No Circuit ever did, nor ever will, flourish unless there are bands in the larger societies – John Wesley
In one of my books, ‘Stop the Funeral: Reverse Methodist Decline, a prayer guide for a renewing ceaseless prevailing intercession, I explained that Methodism was born at home for one thing, declaring the glad tidings of salvation. My reflection is that, Methodism grew in peoples ‘homes before ever it could be accommodated in a separate building.’ In essence, Forward to the Past, the church, born at home remains a gift Methodism holds in treasure for the church even today. The spirit of Methodism is re-emerging, stronger, in churches with new names, but Forwards to the Past, believing the age-old beliefs that made Methodism so strong in its early days. Bishop John A.T. Robinson wrote in 1960 that “the theological recovery of this idea of the church in the house is one of the most important tasks of our generation.” Methodism holds in treasure for the church today and in the future the church quality and growth through ‘intentionally multiplying small groups.’ It is important to note that throughout the industrial revolution, Methodism grew with evangelical fervour not with liberal emotion and ideology. Forward to the past reminds us that the spirituality, mission and history of Methodism provides useful lessons and models for mission which can be built upon for churches today.

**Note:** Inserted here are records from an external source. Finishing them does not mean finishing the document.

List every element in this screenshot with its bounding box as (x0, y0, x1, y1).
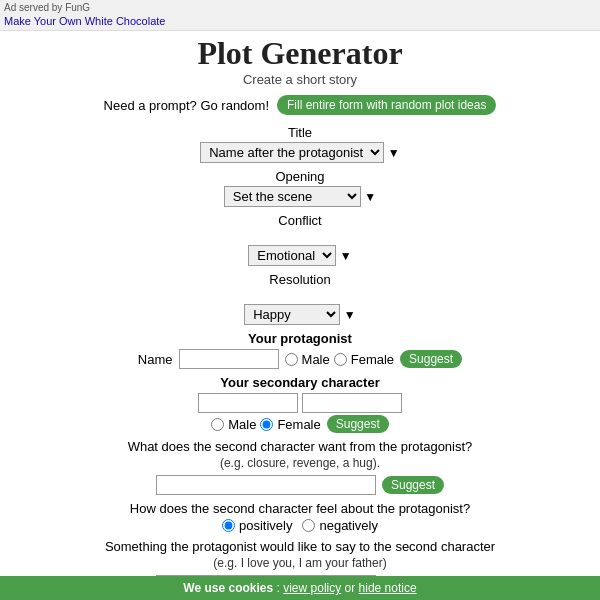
prompt-row: Need a prompt? Go random! Fill entire fo… (10, 95, 590, 115)
feel-about-section: How does the second character feel about… (10, 501, 590, 533)
secondary-section: Your secondary character Male Female Sug… (10, 375, 590, 433)
ad-link[interactable]: Make Your Own White Chocolate (4, 14, 596, 28)
conflict-select[interactable]: Emotional Physical Societal (248, 245, 336, 266)
what-wants-section: What does the second character want from… (10, 439, 590, 495)
name-label: Name (138, 352, 173, 367)
feel-positively-group: positively (222, 518, 292, 533)
protagonist-male-label: Male (302, 352, 330, 367)
feel-about-label: How does the second character feel about… (10, 501, 590, 516)
ad-served-by: Ad served by FunG (4, 2, 90, 13)
view-policy-link[interactable]: view policy (283, 581, 341, 595)
ad-bar: Ad served by FunG Make Your Own White Ch… (0, 0, 600, 31)
secondary-name2-input[interactable] (302, 393, 402, 413)
title-label: Title (10, 125, 590, 140)
feel-negatively-group: negatively (302, 518, 378, 533)
protagonist-section: Your protagonist Name Male Female Sugges… (10, 331, 590, 369)
resolution-select[interactable]: Happy Sad Ambiguous (244, 304, 340, 325)
title-select[interactable]: Name after the protagonist Name after th… (200, 142, 384, 163)
conflict-section: Conflict Emotional Physical Societal ▼ (10, 213, 590, 266)
protagonist-row: Name Male Female Suggest (10, 349, 590, 369)
secondary-female-label: Female (277, 417, 320, 432)
want-input[interactable] (156, 475, 376, 495)
feel-block: positively negatively (10, 518, 590, 533)
page-title: Plot Generator (10, 35, 590, 72)
secondary-name-input[interactable] (198, 393, 298, 413)
opening-section: Opening Set the scene Start with action … (10, 169, 590, 207)
secondary-male-radio[interactable] (211, 418, 224, 431)
protagonist-gender-group: Male Female (285, 352, 395, 367)
feel-negative-radio[interactable] (302, 519, 315, 532)
main-content: Plot Generator Create a short story Need… (0, 31, 600, 600)
feel-positive-radio[interactable] (222, 519, 235, 532)
resolution-label: Resolution (10, 272, 590, 287)
secondary-female-radio[interactable] (260, 418, 273, 431)
secondary-row (10, 393, 590, 413)
protagonist-label: Your protagonist (10, 331, 590, 346)
secondary-suggest-button[interactable]: Suggest (327, 415, 389, 433)
what-wants-label: What does the second character want from… (10, 439, 590, 454)
protagonist-female-radio[interactable] (334, 353, 347, 366)
want-desc: (e.g. closure, revenge, a hug). (220, 456, 380, 470)
opening-select[interactable]: Set the scene Start with action Start wi… (224, 186, 361, 207)
random-fill-button[interactable]: Fill entire form with random plot ideas (277, 95, 496, 115)
secondary-male-label: Male (228, 417, 256, 432)
want-block: (e.g. closure, revenge, a hug). Suggest (10, 456, 590, 495)
opening-label: Opening (10, 169, 590, 184)
cookie-text: We use cookies (183, 581, 273, 595)
resolution-section: Resolution Happy Sad Ambiguous ▼ (10, 272, 590, 325)
secondary-label: Your secondary character (10, 375, 590, 390)
hide-notice-link[interactable]: hide notice (359, 581, 417, 595)
title-section: Title Name after the protagonist Name af… (10, 125, 590, 163)
cookie-bar: We use cookies : view policy or hide not… (0, 576, 600, 600)
protagonist-female-label: Female (351, 352, 394, 367)
protagonist-suggest-button[interactable]: Suggest (400, 350, 462, 368)
feel-positive-label: positively (239, 518, 292, 533)
protagonist-male-radio[interactable] (285, 353, 298, 366)
want-suggest-button[interactable]: Suggest (382, 476, 444, 494)
say-label: Something the protagonist would like to … (10, 539, 590, 554)
feel-negative-label: negatively (319, 518, 378, 533)
subtitle: Create a short story (10, 72, 590, 87)
prompt-text: Need a prompt? Go random! (104, 98, 269, 113)
secondary-gender-group: Male Female (211, 417, 321, 432)
conflict-label: Conflict (10, 213, 590, 228)
cookie-or: or (345, 581, 356, 595)
protagonist-name-input[interactable] (179, 349, 279, 369)
say-desc: (e.g. I love you, I am your father) (213, 556, 386, 570)
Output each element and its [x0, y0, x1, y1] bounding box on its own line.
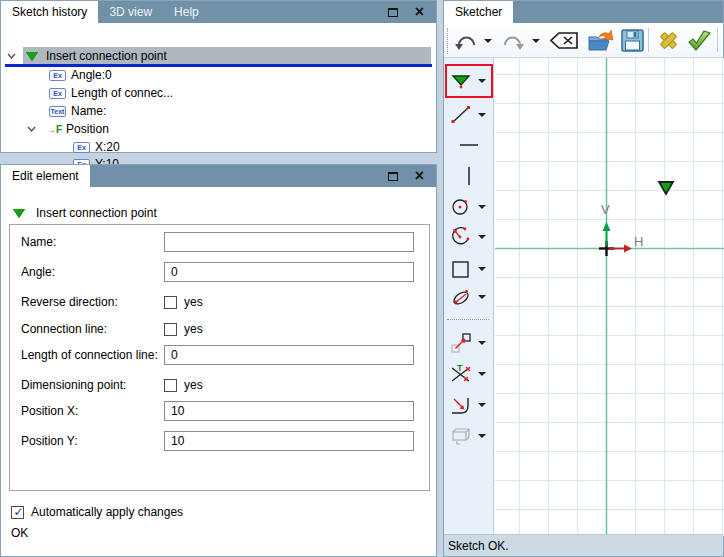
auto-apply-label: Automatically apply changes	[31, 505, 183, 519]
maximize-icon[interactable]	[388, 172, 398, 181]
tool-rectangle[interactable]	[444, 255, 494, 283]
connection-line-checkbox[interactable]	[164, 323, 177, 336]
tree-item-label: Length of connec...	[71, 86, 173, 100]
tool-dropdown-icon[interactable]	[478, 372, 486, 376]
connection-point-icon	[26, 52, 38, 61]
edit-header-label: Insert connection point	[36, 206, 157, 220]
sketch-history-tree: Insert connection point Ex Angle:0 Ex Le…	[1, 23, 436, 152]
tool-dropdown-icon[interactable]	[478, 79, 486, 83]
tool-fillet[interactable]	[444, 391, 494, 419]
angle-field[interactable]	[164, 262, 414, 282]
sketcher-status-text: Sketch OK.	[448, 539, 509, 553]
save-sketch-button[interactable]	[618, 27, 646, 54]
toolbar-separator	[648, 28, 649, 52]
rectangle-icon	[449, 257, 473, 281]
close-icon[interactable]: ×	[415, 7, 424, 17]
maximize-icon[interactable]	[388, 8, 398, 17]
tab-sketch-history[interactable]: Sketch history	[1, 1, 98, 23]
tool-trim-element[interactable]: T	[444, 360, 494, 388]
ellipse-icon	[449, 285, 473, 309]
toolbar-separator	[717, 28, 718, 52]
auto-apply-row: Automatically apply changes	[11, 504, 183, 520]
tool-dropdown-icon[interactable]	[478, 434, 486, 438]
tool-insert-connection-point[interactable]	[444, 67, 494, 95]
line-icon	[449, 103, 473, 127]
tool-vertical-line[interactable]	[444, 162, 494, 190]
tree-item-label: Name:	[71, 104, 106, 118]
expression-icon: Ex	[49, 88, 66, 99]
confirm-button[interactable]	[684, 27, 714, 54]
tool-line[interactable]	[444, 101, 494, 129]
connection-line-label: Connection line:	[21, 319, 107, 339]
reverse-direction-checkbox[interactable]	[164, 296, 177, 309]
checkbox-suffix: yes	[184, 322, 203, 336]
chevron-down-icon	[532, 39, 540, 43]
tool-dropdown-icon[interactable]	[478, 403, 486, 407]
redo-menu-button[interactable]	[530, 27, 542, 54]
delete-element-button[interactable]	[548, 27, 580, 54]
tool-dropdown-icon[interactable]	[478, 267, 486, 271]
tool-dropdown-icon[interactable]	[478, 113, 486, 117]
connection-point-icon	[449, 69, 473, 93]
tree-item[interactable]: Ex X:20	[73, 138, 120, 156]
vertical-line-icon	[457, 164, 481, 188]
chevron-down-icon[interactable]	[7, 53, 16, 59]
tool-arc[interactable]	[444, 223, 494, 251]
close-icon[interactable]: ×	[415, 171, 424, 181]
tool-dropdown-icon[interactable]	[478, 235, 486, 239]
chevron-down-icon[interactable]	[27, 126, 36, 132]
cancel-x-icon	[658, 30, 679, 51]
open-sketch-button[interactable]	[585, 27, 615, 54]
tab-help[interactable]: Help	[163, 1, 210, 23]
tool-horizontal-line[interactable]	[444, 131, 494, 159]
tool-dropdown-icon[interactable]	[478, 341, 486, 345]
tree-item[interactable]: Ex Length of connec...	[49, 84, 173, 102]
save-icon	[621, 29, 644, 52]
undo-icon	[455, 32, 477, 50]
folder-open-icon	[587, 29, 614, 52]
svg-text:T: T	[457, 363, 463, 373]
tool-ellipse[interactable]	[444, 283, 494, 311]
sketcher-titlebar: Sketcher	[444, 1, 723, 23]
tool-dropdown-icon[interactable]	[478, 205, 486, 209]
undo-button[interactable]	[454, 27, 478, 54]
tab-edit-element[interactable]: Edit element	[1, 165, 90, 187]
length-field[interactable]	[164, 345, 414, 365]
tree-item-label: Angle:0	[71, 68, 112, 82]
cancel-button[interactable]	[655, 27, 681, 54]
redo-button[interactable]	[501, 27, 525, 54]
connection-point-icon	[13, 209, 25, 218]
tree-item-root[interactable]: Insert connection point	[7, 47, 167, 65]
circle-icon	[449, 195, 473, 219]
redo-icon	[502, 32, 524, 50]
sketcher-toolbar	[444, 23, 723, 58]
tree-item[interactable]: Text Name:	[49, 102, 106, 120]
sketcher-panel: Sketcher	[443, 0, 724, 557]
tab-sketcher[interactable]: Sketcher	[444, 1, 513, 23]
tree-item-label: Position	[66, 122, 109, 136]
tool-dropdown-icon[interactable]	[478, 295, 486, 299]
tab-3d-view[interactable]: 3D view	[98, 1, 163, 23]
auto-apply-checkbox[interactable]	[11, 506, 24, 519]
chevron-down-icon	[484, 39, 492, 43]
arc-icon	[449, 225, 473, 249]
tool-circle[interactable]	[444, 193, 494, 221]
name-field[interactable]	[164, 232, 414, 252]
position-x-field[interactable]	[164, 401, 414, 421]
position-y-field[interactable]	[164, 431, 414, 451]
tool-move-element[interactable]	[444, 329, 494, 357]
undo-menu-button[interactable]	[482, 27, 494, 54]
edit-status-text: OK	[11, 526, 28, 540]
v-axis-label: V	[601, 202, 610, 217]
tree-item-label: X:20	[95, 140, 120, 154]
canvas-graphics	[495, 58, 724, 536]
toolstrip-separator	[447, 319, 489, 320]
dimensioning-point-checkbox[interactable]	[164, 379, 177, 392]
length-label: Length of connection line:	[21, 345, 158, 365]
tree-item-label: Insert connection point	[46, 49, 167, 63]
tool-process-sketch[interactable]	[444, 422, 494, 450]
sketch-canvas[interactable]: V H	[495, 58, 724, 536]
tree-item-position[interactable]: →F Position	[27, 120, 109, 138]
tree-item[interactable]: Ex Angle:0	[49, 66, 112, 84]
toolbar-grip[interactable]	[447, 28, 448, 54]
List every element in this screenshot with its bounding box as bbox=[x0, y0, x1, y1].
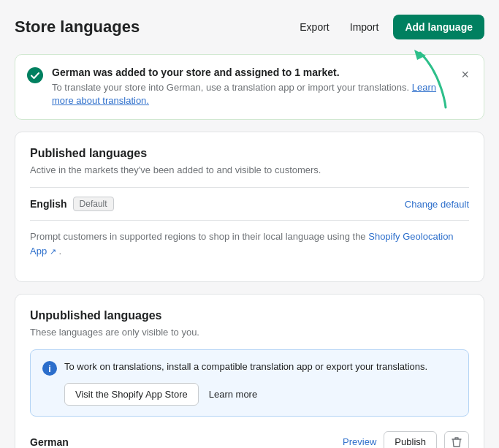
success-icon bbox=[27, 67, 43, 83]
visit-app-store-button[interactable]: Visit the Shopify App Store bbox=[64, 383, 199, 406]
export-button[interactable]: Export bbox=[294, 17, 335, 37]
banner-description: To translate your store into German, use… bbox=[52, 81, 449, 107]
add-language-button[interactable]: Add language bbox=[393, 15, 484, 39]
info-icon: i bbox=[42, 361, 57, 376]
unpublished-section-title: Unpublished languages bbox=[30, 309, 469, 322]
unpublished-section-subtitle: These languages are only visible to you. bbox=[30, 327, 469, 338]
banner-close-button[interactable]: × bbox=[458, 67, 472, 83]
english-language-name: English bbox=[30, 198, 67, 210]
english-language-row: English Default Change default bbox=[30, 187, 469, 220]
default-badge: Default bbox=[73, 197, 114, 211]
change-default-link[interactable]: Change default bbox=[405, 199, 469, 210]
trash-icon bbox=[452, 436, 462, 448]
english-language-info: English Default bbox=[30, 197, 114, 211]
learn-more-button[interactable]: Learn more bbox=[206, 383, 260, 406]
svg-text:i: i bbox=[48, 363, 51, 374]
translation-info-text: To work on translations, install a compa… bbox=[64, 360, 427, 373]
delete-language-button[interactable] bbox=[444, 431, 469, 448]
banner-content: German was added to your store and assig… bbox=[52, 67, 449, 107]
preview-link[interactable]: Preview bbox=[343, 436, 376, 447]
info-actions: Visit the Shopify App Store Learn more bbox=[64, 383, 427, 406]
import-button[interactable]: Import bbox=[344, 17, 385, 37]
geolocation-row: Prompt customers in supported regions to… bbox=[30, 220, 469, 267]
unpublished-languages-card: Unpublished languages These languages ar… bbox=[15, 294, 484, 448]
page-header: Store languages Export Import Add langua… bbox=[15, 15, 484, 39]
svg-point-1 bbox=[27, 67, 43, 83]
german-language-name: German bbox=[30, 436, 69, 448]
success-banner: German was added to your store and assig… bbox=[15, 54, 484, 120]
german-language-row: German Preview Publish bbox=[30, 428, 469, 448]
banner-title: German was added to your store and assig… bbox=[52, 67, 449, 78]
header-actions: Export Import Add language bbox=[294, 15, 484, 39]
german-row-actions: Preview Publish bbox=[343, 431, 469, 448]
published-languages-card: Published languages Active in the market… bbox=[15, 132, 484, 282]
translation-info-box: i To work on translations, install a com… bbox=[30, 349, 469, 416]
publish-button[interactable]: Publish bbox=[384, 431, 437, 448]
published-section-subtitle: Active in the markets they've been added… bbox=[30, 164, 469, 175]
page-title: Store languages bbox=[15, 18, 140, 37]
published-section-title: Published languages bbox=[30, 147, 469, 160]
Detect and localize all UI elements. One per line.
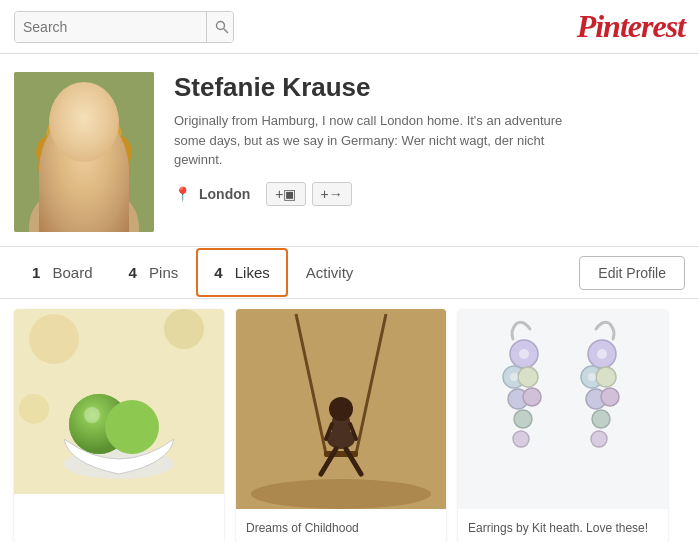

It is on record that, ‘the first seventy years of the Methodist movement were marked by remarkable growth. But by 1815 or so the Class Meeting was being replaced by prayer meetings. By 1850 Methodism had begun to decline as a proportion of the English population. It has never regained its initial vigour – nor its Class Meetings.’ Waddy Moss explained that, ‘one of the factors which contributed to the decline of the class meeting was, paradoxically, the success of Methodism.’ According to him, ‘as more and more people joined the societies, it became harder to maintain discipline.’ How the decline of the class meeting and house church caused by the success and growth of Methodism invite us forward to our past discipline. Class meeting and house church provided solid foundation for genuine growth, in contrast to the success of Methodism without spiritual oversight and discipline. Errors were made in judgement and in the appointment of inadequate Class leaders. It was noted ‘as early as 1748 there were complaints that, “the Leaders are insufficient for the work: they have neither gifts nor graces for such an employment.” Forward to the past summons us to challenge leadership incompetence which resulted ‘to splinter 19th century Methodism.’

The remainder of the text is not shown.